Since the voltage detector detects the arrival of the radio wave by detecting a decrease in the voltage between the terminals of the transistor, the malfunction of the electronic circuit due to the radio wave can be prevented. Claim
According to the second aspect, the voltage detector detects the arrival of the radio wave.
The output is stopped when the electronic circuit is
Output can be prevented.

[Brief description of the drawings]

FIG. 1 is a block diagram showing a detection circuit unit of a pachinko ball sensor to which the present invention is applied.

FIG. 2 is a time chart illustrating a circuit operation of a detection circuit unit in FIG. 1;

FIG. 3 is an electric circuit diagram showing a specific example of an oscillation circuit.

FIG. 4 is a time chart illustrating a circuit operation of the oscillation circuit of FIG. 3;

FIG. 5 is an electric circuit diagram showing a path of a radio wave entering an oscillation circuit.

FIG. 6 is an explanatory diagram showing voltage waveforms at various parts of the oscillation circuit.

FIG. 7 is an explanatory diagram illustrating voltage waveforms at various parts of the oscillation circuit.

FIG. 8 is an electric circuit diagram showing another embodiment of the oscillation circuit.

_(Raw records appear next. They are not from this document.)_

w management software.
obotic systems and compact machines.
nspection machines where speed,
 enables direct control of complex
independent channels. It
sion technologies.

FIG. 9 is a perspective view showing the appearance of the pachinko ball sensor.

FIG. 10 is an explanatory diagram showing the principle of a proximity switch.

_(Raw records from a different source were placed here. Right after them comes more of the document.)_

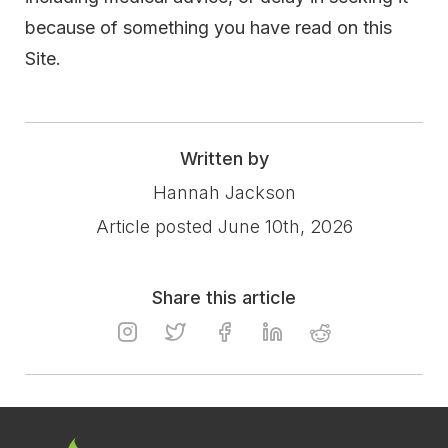
because of something you have read on this
Site.
Written by
Hannah Jackson
Article posted June 10th, 2026
Share this article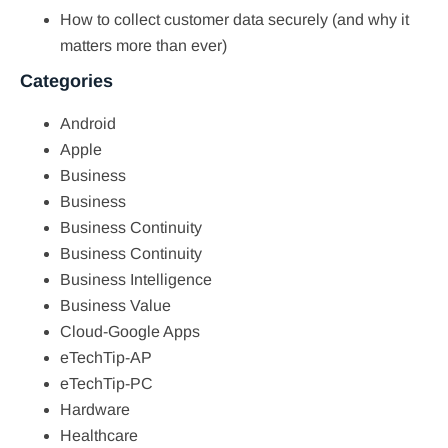
How to collect customer data securely (and why it
matters more than ever)
Categories
Android
Apple
Business
Business
Business Continuity
Business Continuity
Business Intelligence
Business Value
Cloud-Google Apps
eTechTip-AP
eTechTip-PC
Hardware
Healthcare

FIG. 11 is an explanatory diagram illustrating the principle of a proximity switch.

FIG. 12 is an electric circuit diagram showing an oscillation circuit used for a conventional proximity switch.

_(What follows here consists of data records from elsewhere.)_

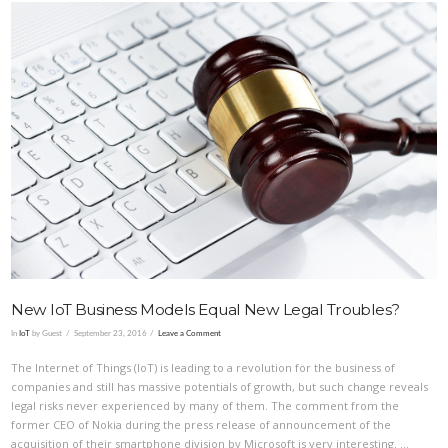
VIEW POST
New IoT Business Models Equal New Legal Troubles?
In
IoT
by Guest
September 23, 2016
Leave a Comment
The Internet of Things (IoT) is leading to a revolution for the business of
companies and still has massive potentials of growth, but such change reveals
legal risks never experienced by many of them. The comment from the
former CEO of Nokia during the press release of announcement of the
acquisition of their smartphone division by Microsoft is very interesting. …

FIG. 13 is an explanatory diagram showing a state of approaching / separating a metal body with respect to a proximity switch and a state of arrival of a radio wave.

FIG. 14 is an explanatory diagram illustrating an output waveform of a proximity switch.

FIG. 15 is an electric circuit diagram showing another oscillation circuit used for a conventional proximity switch.

[Explanation of symbols]

1 detection circuit section 5 the object detection circuit 7 Telecommunications detecting circuit TR _1, TR ₈ diode connected transistor

 ──────────────────────────────────────────────────続 き Continuation of the front page (56) References November 30, 1974 Ohmsha, Ltd. “Electronic Engineering Pocket Book 3rd Edition” pp. 7-67 May 10, 1986, 1st Edition 1st publishing, Tokyo Denki University Press, “High Frequency, Oscillation, Modulation, Demodulation”-Jr. FET OP Amplifier, Kentaro Kikuchi, pp. 184-185

Claims (2)

(57) [Claims] A transistor and an end of the transistor
An electronic device comprising: a voltage detection unit that detects a decrease in a child voltage.
A circuit, the transistor is on the side of the contact <br/> ground potential of the diode-connected and a diode-connected one terminal of an electronic circuit, to the side of the other terminal connected to the power supply potential of the electronic circuit, respectively connected being, the voltage detecting unit, by detecting a drop in terminal voltage of the transistor, radio detection function electronic times which is adapted to detect the arrival of the waves
Road . 2. The electronic circuit according to claim 1, wherein the electronic circuit has an output circuit.
The voltage detector sends a signal to the output circuit when it detects the arrival of radio waves.
A prohibition signal is transmitted, and the output circuit receives the prohibition signal.
2. The output device according to claim 1, wherein the output is stopped when the power is turned off.
Electronic circuit with radio wave detection function.